Günlük ağaçları
Ladinler …
Sabah serinliği yollara düşmüş
Yarpuz kokuları
Ve harnup çiçeklerinden
Mavi bir dereydin
Akıp giden
Gün esmeri
Güneyli ozan
Nice hasretlerin gibi
Şiir defterin de yarım kaldı
Daha söylenecek
Akineli türkülerin vardı
Oldu mu ya şimdi
Kim yazacak
Çalı dibinde biten
Anamurlu çiçeğin şiirini …
Sevgili şairimiz Metin Demirtaş sonsuzluğa uğurlanalı iki gün oldu bile. Zaman kadar hızla akıp geçen hiçbir olgu yok. Sevgili Metin ağabeye bir şair dostuna yazdığı sitemli şiiriyle güle güle demek istedim. Ölümleri sevmiyorum. Kim sever ki? Hele güz mevsiminde daha bir yoğun oluyor ölüm trafiği. Herkes gibi bu yolculuktan kaçış olmadığını bilsem de her duyduğum veda haberiyle canım acıyor. Akdeniz’i , görkemli lacivert Torosları çok seven Metin Demirtaş, ölüm ile Akdeniz arasındaki trajik gelgitlerin şiirini yazmıştır.Keskin bir gözlem gücü,ince bir duyarlılık,insana umut ve iyimserlik aşılayan söyleyişiyle güzel şiirler bırakmıştır edebiyat dünyasına.Yaşadığı sürece ,payına düşen acıları,kederleri,mutlulukları eyvallah diyerek kabullenmiştir bildiğim kadarıyla.

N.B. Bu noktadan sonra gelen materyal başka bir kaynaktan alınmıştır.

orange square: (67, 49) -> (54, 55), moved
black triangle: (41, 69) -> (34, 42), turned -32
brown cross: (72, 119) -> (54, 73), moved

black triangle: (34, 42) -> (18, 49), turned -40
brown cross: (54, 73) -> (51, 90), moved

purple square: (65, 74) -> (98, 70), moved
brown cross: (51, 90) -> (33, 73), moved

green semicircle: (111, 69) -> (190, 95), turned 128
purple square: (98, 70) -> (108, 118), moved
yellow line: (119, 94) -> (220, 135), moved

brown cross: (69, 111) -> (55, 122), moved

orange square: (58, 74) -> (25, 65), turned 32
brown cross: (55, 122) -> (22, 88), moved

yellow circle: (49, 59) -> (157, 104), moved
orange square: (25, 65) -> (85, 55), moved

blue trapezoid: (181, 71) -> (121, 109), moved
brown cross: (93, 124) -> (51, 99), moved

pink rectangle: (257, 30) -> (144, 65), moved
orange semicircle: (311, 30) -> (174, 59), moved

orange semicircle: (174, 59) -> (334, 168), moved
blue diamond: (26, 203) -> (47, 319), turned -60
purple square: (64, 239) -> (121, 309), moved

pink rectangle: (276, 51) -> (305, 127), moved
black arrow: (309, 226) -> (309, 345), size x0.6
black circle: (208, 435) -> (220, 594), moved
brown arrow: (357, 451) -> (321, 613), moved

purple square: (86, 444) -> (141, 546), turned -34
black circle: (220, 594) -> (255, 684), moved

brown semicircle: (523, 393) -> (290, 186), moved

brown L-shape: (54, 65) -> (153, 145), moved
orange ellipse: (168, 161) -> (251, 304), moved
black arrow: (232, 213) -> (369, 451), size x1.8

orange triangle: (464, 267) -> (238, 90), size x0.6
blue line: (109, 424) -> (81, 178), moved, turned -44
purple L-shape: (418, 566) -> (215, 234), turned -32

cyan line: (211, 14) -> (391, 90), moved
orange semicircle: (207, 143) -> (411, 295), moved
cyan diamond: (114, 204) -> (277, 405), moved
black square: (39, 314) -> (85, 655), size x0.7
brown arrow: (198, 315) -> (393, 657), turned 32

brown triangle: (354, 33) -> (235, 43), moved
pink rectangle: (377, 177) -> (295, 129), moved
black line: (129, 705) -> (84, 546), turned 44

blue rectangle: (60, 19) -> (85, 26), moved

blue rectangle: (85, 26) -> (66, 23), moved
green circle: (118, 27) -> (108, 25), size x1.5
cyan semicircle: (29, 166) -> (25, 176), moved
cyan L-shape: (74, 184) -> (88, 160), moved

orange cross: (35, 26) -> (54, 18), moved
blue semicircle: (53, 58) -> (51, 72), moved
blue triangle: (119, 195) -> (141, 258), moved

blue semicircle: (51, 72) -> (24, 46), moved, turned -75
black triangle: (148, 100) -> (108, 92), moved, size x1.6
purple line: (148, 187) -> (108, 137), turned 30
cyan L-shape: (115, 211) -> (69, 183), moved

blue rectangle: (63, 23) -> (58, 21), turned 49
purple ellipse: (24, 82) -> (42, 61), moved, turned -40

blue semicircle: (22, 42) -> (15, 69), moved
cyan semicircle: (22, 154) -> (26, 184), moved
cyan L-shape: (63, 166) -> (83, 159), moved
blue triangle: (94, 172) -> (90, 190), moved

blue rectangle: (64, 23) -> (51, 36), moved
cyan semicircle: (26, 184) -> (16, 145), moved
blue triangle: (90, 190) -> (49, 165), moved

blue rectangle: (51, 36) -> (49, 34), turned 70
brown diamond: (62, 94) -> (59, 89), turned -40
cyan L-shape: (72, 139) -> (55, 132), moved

Işıklar üstünden eksilmesin Akdenizin, Torosların, devrimlerin, acıyı bal edenlerin dostu, arkadaşı şair Metin Demirtaş. Yıllardır kütüphanemin raflarında duran kitaplarına göz attım da sayfalar sararmış olsa da dizeler, taptaze yüreklere seslenmekte. Aslında sözün bittiği yerdeyiz Metin ağabey. Fizik olarak seni uğurlamaya camiye gelemedim ama inan ruhumla oradaydım. Gökyüzünde olduğunu düşlüyorum. Kim bilir ne dizeler gönderiyorsundur bulutlara. Dün mor dağlara , Akdeniz’e ve bulutlara bakarak seni düşündüm .Bir şiirinde dediğin gibi, dışarıda deli bir lodos / Esrik bir sonbahar/ Adrasan üstünde eflatun bulutlar/Tahtalı da kar vardı .Her şeye karşın yasemin kokuyordu ortalık.Ruhun şad olsun . ..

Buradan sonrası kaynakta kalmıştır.